Al suo arrivo in Israele, Barack Obama ha voluto esibirsi anche con alcune parole in ebraico. Dopo aver ricordato che per lui questa è la terza visita (le altre precedenti alla sua elezione alla Casa Bianca), il presidente degli Usa ha detto: «Shalom, tov lihiot shuv ba-Aretz», ossia: «Saluti, è bello essere di nuovo nella Terra» d’Israele. Parole che hanno suscitato sorrisi di sorpresa da parte del capo dello Stato israeliano Shimon Peres e del premier Benyamin Netanyahu e che sono state accolte con un applauso da parte dei dignitari israeliani schierati ai bordi del tappeto rosso di benvenuto.
«Grazie per essere a fianco di Israele in questo momento di cambiamento storico». Così il premier Benyamin Netanyahu si è rivolto al presidente Barack Obama nel breve discorso di benvenuto all’aeroporto Ben Gurion. «Lei ha scelto di venire in Israele – ha sottolineato – nella sua prima visita del suo secondo mandato».
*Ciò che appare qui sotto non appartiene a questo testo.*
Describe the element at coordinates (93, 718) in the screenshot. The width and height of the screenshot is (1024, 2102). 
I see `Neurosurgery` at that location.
Era iniziato con un guasto imbarazzante la visita di Barack Obama in Israele. Secondo la televisione commerciale, Canale 2, non è stato possibile in alcun modo mettere in moto la sua limousine blindata. Di conseguenza è stato deciso di far arrivare un’identica vettura di rappresentanza americana, che si trovava in Giordania.
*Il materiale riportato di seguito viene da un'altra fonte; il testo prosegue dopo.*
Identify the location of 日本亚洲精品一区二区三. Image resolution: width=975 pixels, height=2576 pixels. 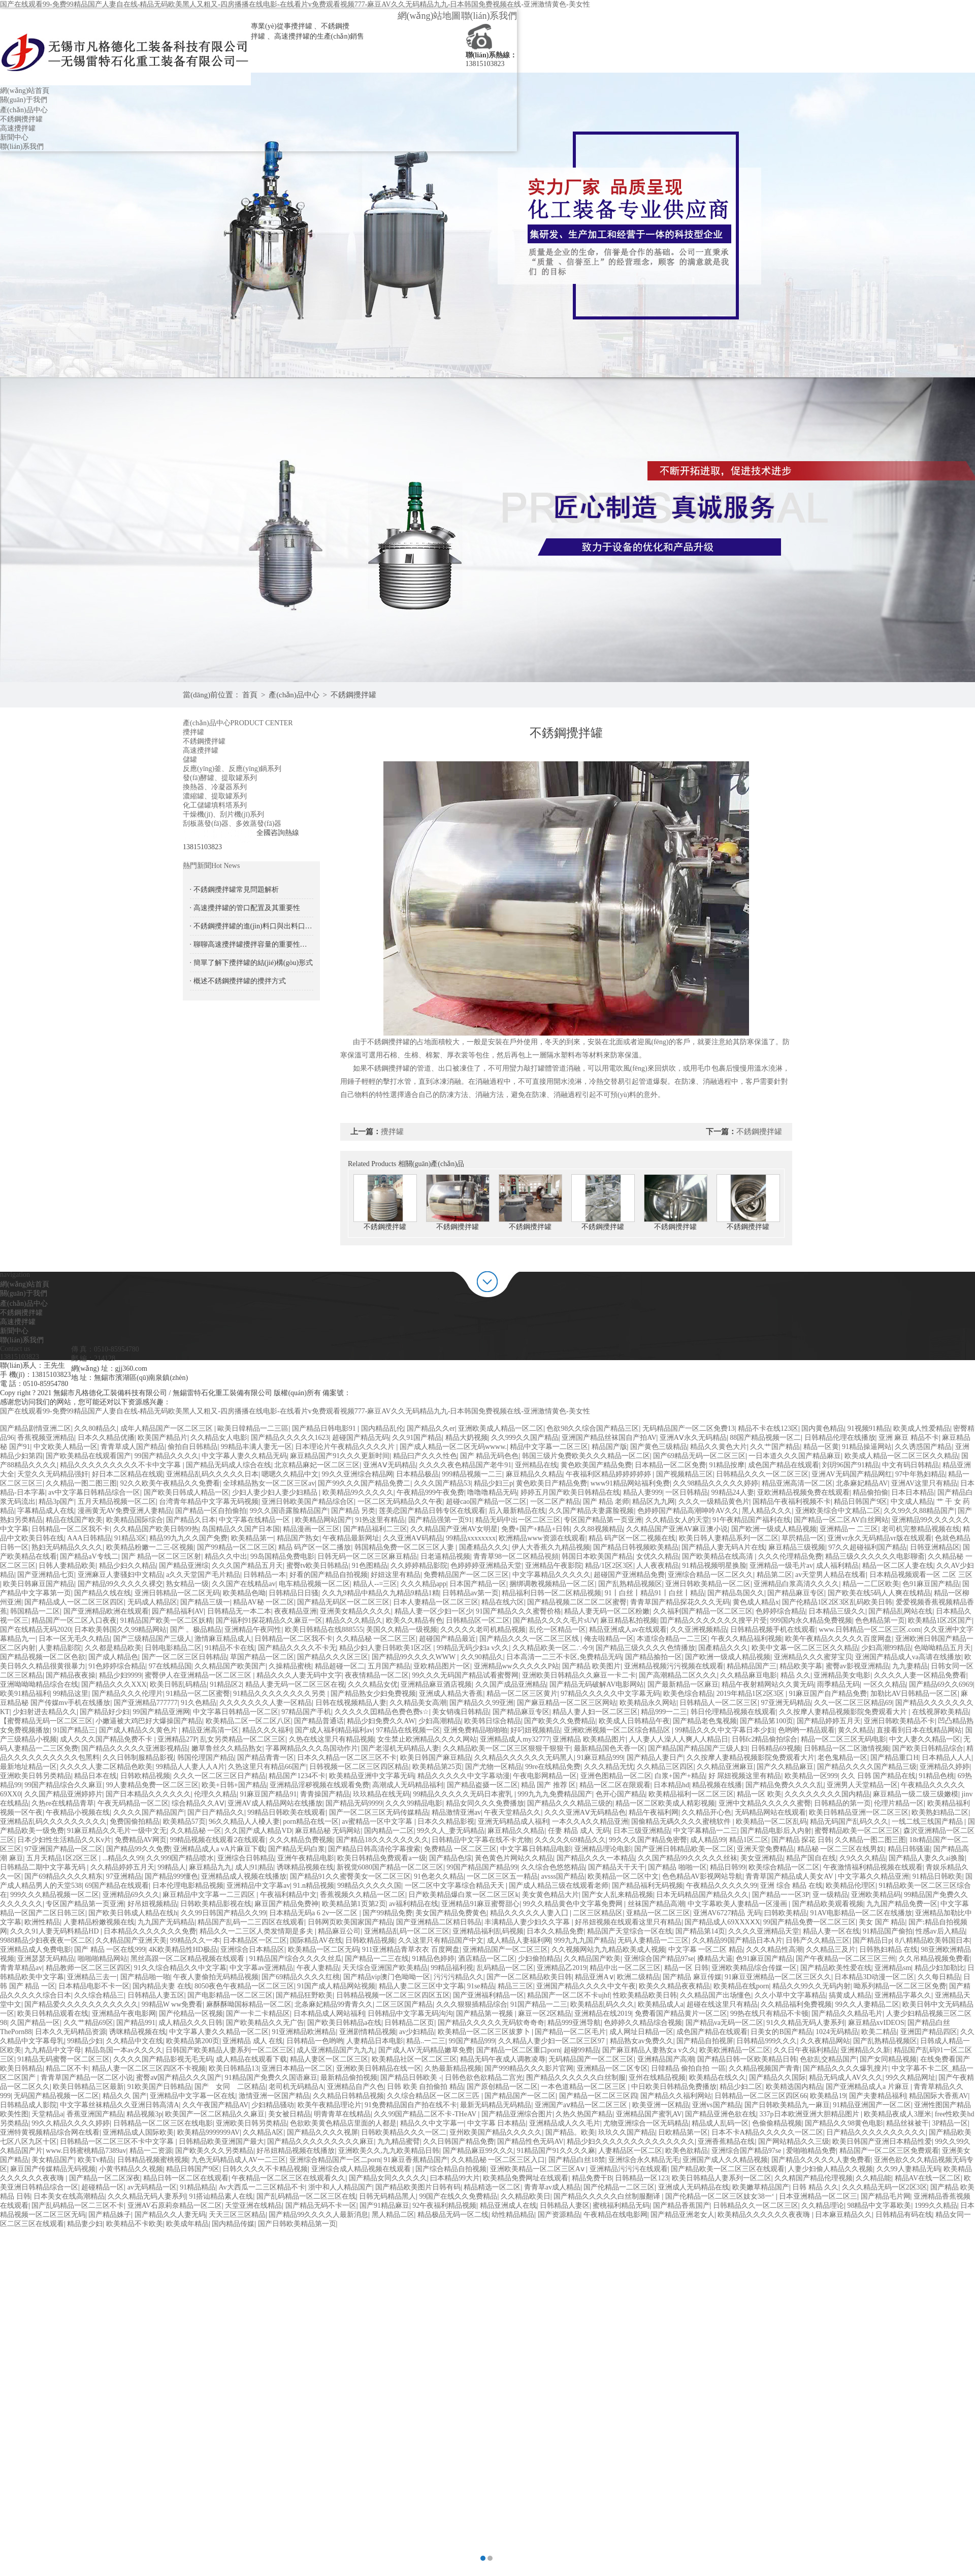
(818, 2196).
Egitto. La sicurezza è stata rafforzata al confine fra Israele e Egitto, per la visita del presidente Usa Barack Obama in Israele. Lo riferiscono fonti egiziane riferendo del dispiegamento di carri armati e del sorvolo di elicotteri israeliani. Anche sul lato egiziano sono stati rafforzati i dispositivi di sicurezza e i controlli ai check point. La prima visita di Obama in Medio Oriente non ha avuto grande riscontro sui giornali egiziani. Nessun titolo in prima pagina, solo qualche notizia sui principali quotidiani.
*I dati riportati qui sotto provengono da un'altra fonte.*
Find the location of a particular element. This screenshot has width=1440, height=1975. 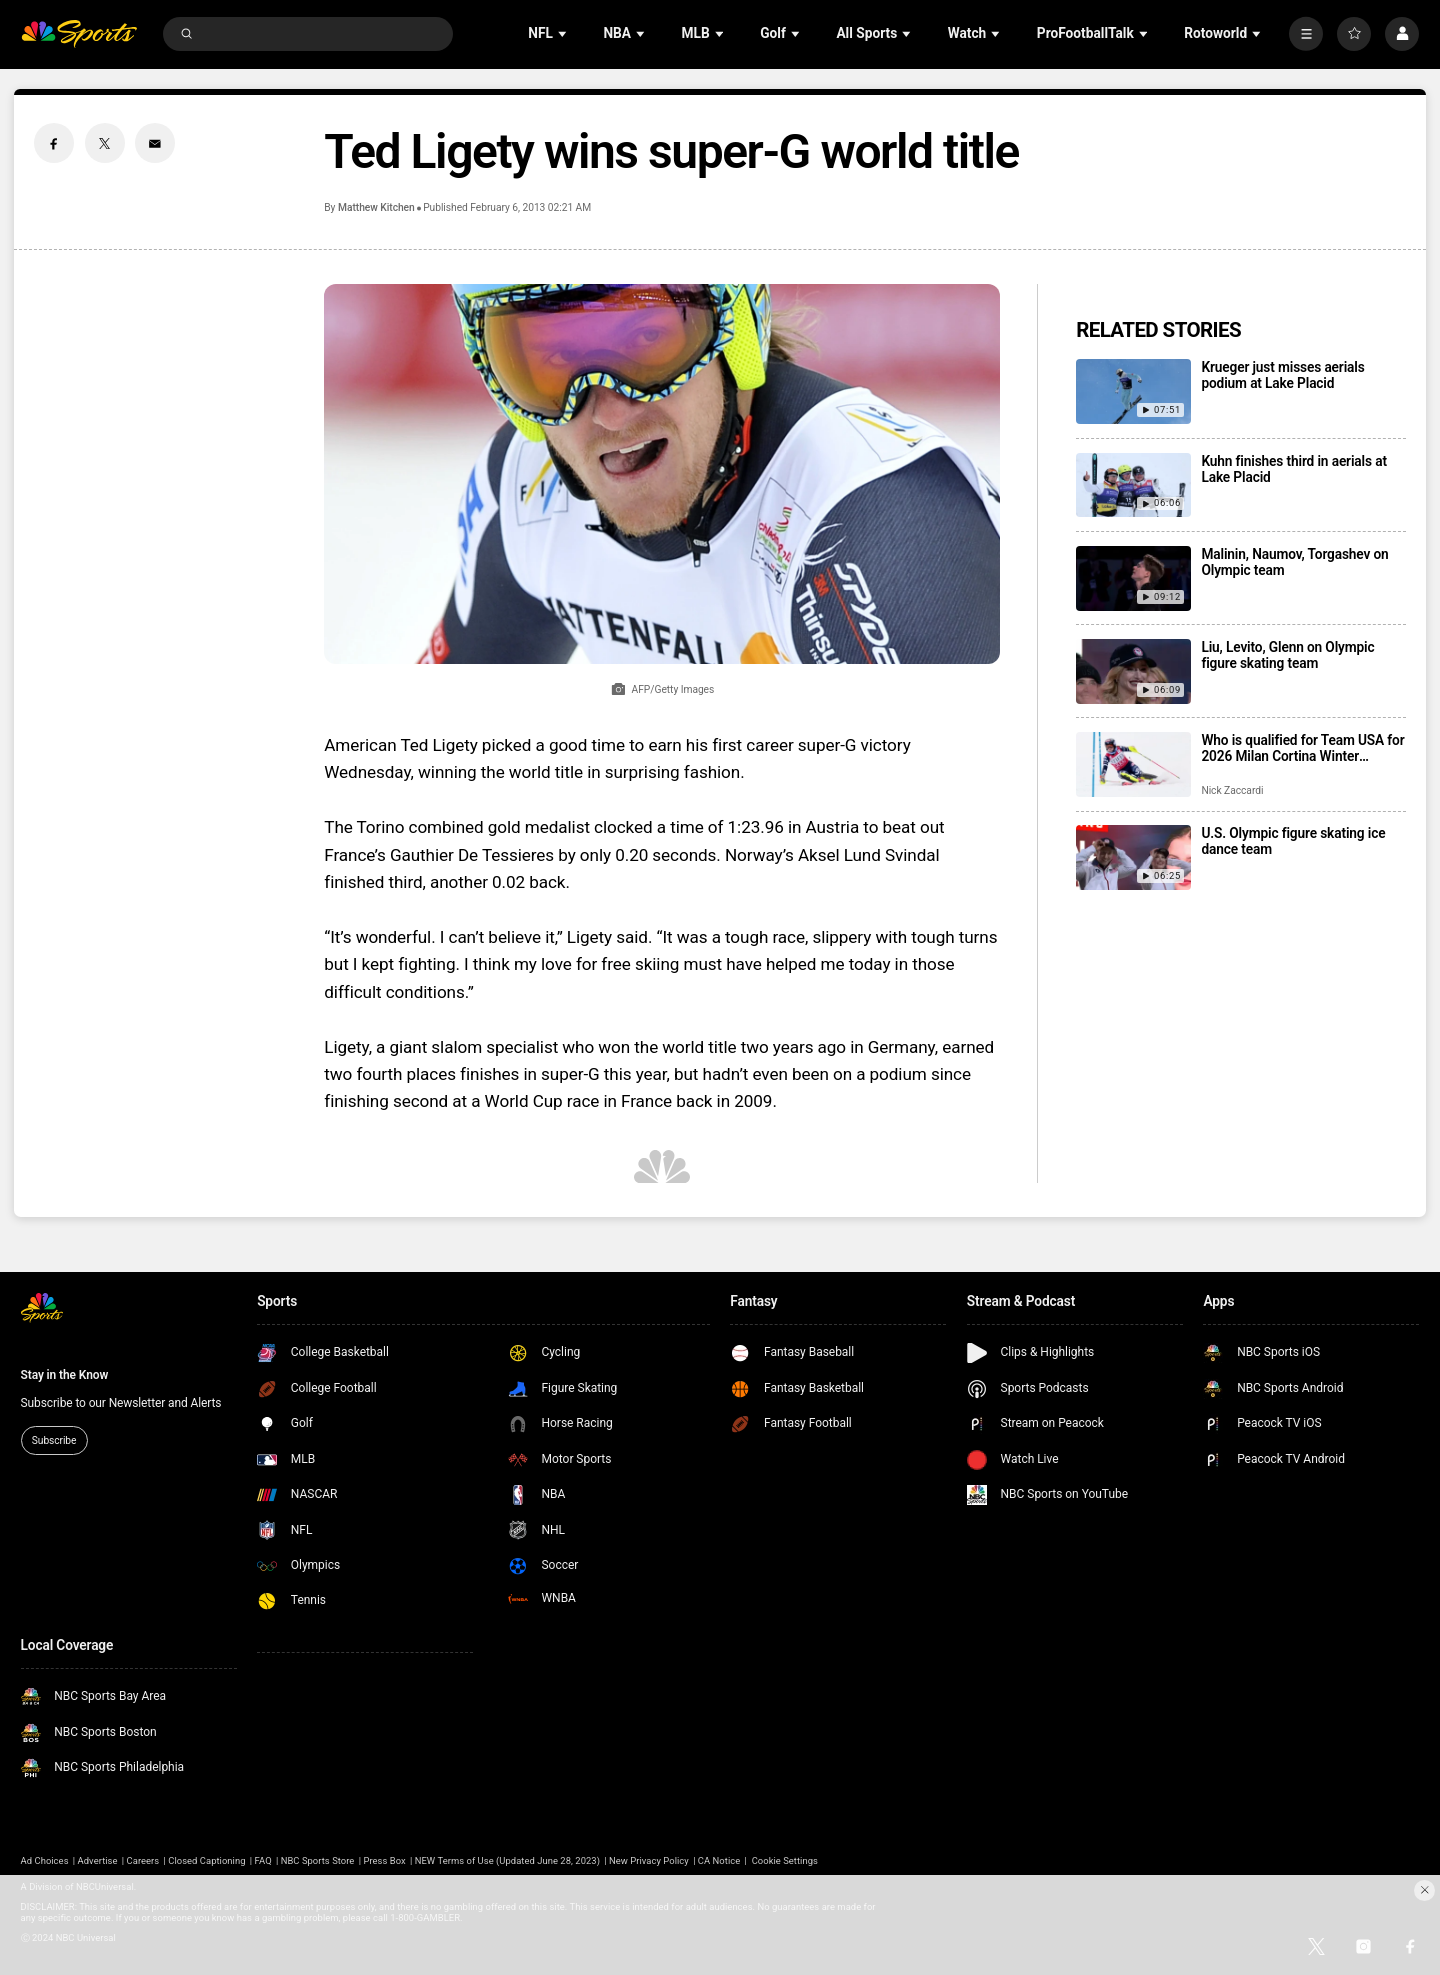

Cisgiordania. Mentre il presidente degli Stati Uniti Barack Obama atterrava a Tel Aviv, centinaia di attivisti palestinesi hanno creato un avamposto di protesta nelle terre della Cisgiordania vicine alla città-colonia ebraica di Maaleh Adumim. Fonti dei dimostranti hanno riferito che sul posto sono state erette a sorpresa una quindicina di tende, chiamate “L’accampamento degli onorevoli di Yunes”. Con questa iniziativa intendono protestare contro le recente requisizione israeliana di terre nell’area E-1, fra Gerusalemme e Maaleh Adumim.
Gaza. Anche a Gaza migliaia di palestinesi hanno inscenato un corteo di protesta nella strada centrale, la Omar al-Mukhtar. Guidati da delegazioni di Hamas, della Jihad islamica, di al-Fatah e delle fazioni della sinistra marxista, i dimostranti hanno scandito slogan anti-americani rimproverando gli Stati Uniti per il loro «sostegno unilateralè ad Israele. Per risolvere il conflitto, hanno aggiunto, gli Usa devono essere invece imparziali.
Oggi il presidente Usa vedrà la leadership palestinese, mentre venerdì incontrerà il re Abdullah II di Giordania. Dopo avere visitato Petra, è previsto che sabato Obama torni negli Stati Uniti.